4- Detoks: Vücudunuzu susuz bırakabilir

Vücuttaki toksik maddeleri uzaklaştırmak amacıyla belli bir süre katı gıda tüketmeme, bunun yerine metabolizmayı hızlandıracak besinlerin sıvı halde alınması temeline dayanan detoks, son yılların en gözde kilo verme ve koruma yöntemi olarak görülüyor. Ancak bu programlar, dehidrasyon (vücudun aşırı sıvı kaybetmesi nedeniyle susuz kalması) ve elektrolit dengesizliklerine yol açacak kadar şiddetli ishale neden olabilecek laksatif (bağırsak hareketini artıran maddeler) içerebiliyor. Ispanak, pancar gibi yüksek oksalat içeren maddeler de ciddi böbrek rahatsızlıklarına neden olabiliyor.

5- Glutensiz diyet: Kalp-damar hastalığı riskini artırıyor

Buğday, arpa ve çavdar tanelerinde bulunan bir protein türü olan gluten, özellikle Çölyak hastaları ve bu proteine duyarlı kişiler için ciddi sağlık sorunlarına yol açabiliyor. Ancak Çölyak hastası olmayanlar ve gluten alerjisi bulunmayanlar da sağlıklı beslenme adına glutenden uzak durabiliyor. Glutene duyarlı değilseniz glutensiz yiyecekler sizin için daha sağlıklı değil.

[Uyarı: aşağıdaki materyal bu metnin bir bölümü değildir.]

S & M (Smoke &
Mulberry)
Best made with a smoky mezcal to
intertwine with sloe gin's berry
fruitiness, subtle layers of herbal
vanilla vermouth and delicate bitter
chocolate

Çok katı glutensiz diyet uyguladığınızda, ihtiyacınız olan vitamin, lif ve mineralleri alamayabilirsiniz. Bu diyet, lif içeriği düşük olduğu için bağırsak sorunlarına sebep olabiliyor. Ayrıca uzun süre glutensiz beslenenlerin kardiyovasküler ve metabolik sendrom riskinin arttığı görülüyor. Glutensiz ekmeğin normal ekmeğe göre 2 kat fazla yağ içerdiği ve glutensiz makarnanın normal makarnaya göre daha fazla sodyum ve karbonhidrat içerdiği biliniyor.